Worker启动Driver的一个基本原理，就是Worker内部会启动一个线程，这个线程可以理解为，就是DriverRunner，然后DriverRunner就会去负责启动Driver进程，

并在之后对Driver进程进行管理；

Worker启动Executor，其实和Driver的原理是一致的，都是通过一个Worker内部的本地线程，也就是ExecutorRunner，去启动Executor进程，然后在之后

对Executor进程进行管理；

二、源码分析

1、Driver的启动

###org.apache.spark.deploy.worker/Worker.scala

case LaunchDriver(driverId, driverDesc) => {

      logInfo(s"Asked to launch driver $driverId")

      // 创建DriverRunner

      val driver = new DriverRunner(

        conf,

        driverId,

        workDir,

        sparkHome,

        driverDesc.copy(command = Worker.maybeUpdateSSLSettings(driverDesc.command, conf)),

        self,

        akkaUrl)

      // 将driver加入本地缓存

      drivers(driverId) = driver

      // 开始DriverRunner

      driver.start()

      // 加上Driver要使用的资源

      coresUsed += driverDesc.cores

      memoryUsed += driverDesc.mem

    }

###org.apache.spark.deploy.worker/DriverRunner.scala

###driver.start()方法

def start() = {

    // 启动一个java线程

    new Thread("DriverRunner for " + driverId) {

      // java线程体

      override def run() {

        try {

          // 创建Driver的工作目录

          val driverDir = createWorkingDirectory()

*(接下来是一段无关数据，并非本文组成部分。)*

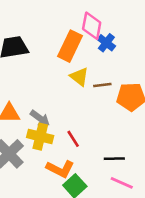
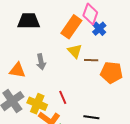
gray arrow: (40, 118) -> (41, 62), moved, turned 35
yellow cross: (40, 137) -> (37, 104), moved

          // 下载用户上传的jar(java/scala，用maven打的jar包)

          val localJarFilename = downloadUserJar(driverDir)

          def substituteVariables(argument: String): String = argument match {

            case "{{WORKER_URL}}" => workerUrl

            case "{{USER_JAR}}" => localJarFilename

            case other => other

          }

          // TODO: If we add ability to submit multiple jars they should also be added here

          // 构建ProcessBuilder，传入了driver的启动命令，需要的内存大小等信息

          val builder = CommandUtils.buildProcessBuilder(driverDesc.command, driverDesc.mem,

            sparkHome.getAbsolutePath, substituteVariables)

          // 启动Driver

          launchDriver(builder, driverDir, driverDesc.supervise)

        }

        catch {

          case e: Exception => finalException = Some(e)

        }

        // 对driver的退出状态做一些处理

        val state =

          if (killed) {

            DriverState.KILLED

          } else if (finalException.isDefined) {

            DriverState.ERROR

          } else {

            finalExitCode match {

              case Some(0) => DriverState.FINISHED

              case _ => DriverState.FAILED

            }

          }

        finalState = Some(state)

        // 这个DriverRunner线程，向它所属的worker的actor，发送一个DriverStateChanged的事件

        worker ! DriverStateChanged(driverId, state, finalException)

      }

    }.start()

  }

###org.apache.spark.deploy.worker/DriverRunner.scala

###downloadUserJar()方法

private def downloadUserJar(driverDir: File): String = {

    // hadoop jar里的Path

    val jarPath = new Path(driverDesc.jarUrl)

    // 拿到hadoop配置

    val hadoopConf = SparkHadoopUtil.get.newConfiguration(conf)

    // 获取HDFS的FileSystem

    val jarFileSystem = jarPath.getFileSystem(hadoopConf)

    // 创建本地目录

    val destPath = new File(driverDir.getAbsolutePath, jarPath.getName)

    val jarFileName = jarPath.getName

    val localJarFile = new File(driverDir, jarFileName)

    val localJarFilename = localJarFile.getAbsolutePath

    // 如果jar在本地不存在

    if (!localJarFile.exists()) { // May already exist if running multiple workers on one node

      logInfo(s"Copying user jar $jarPath to $destPath")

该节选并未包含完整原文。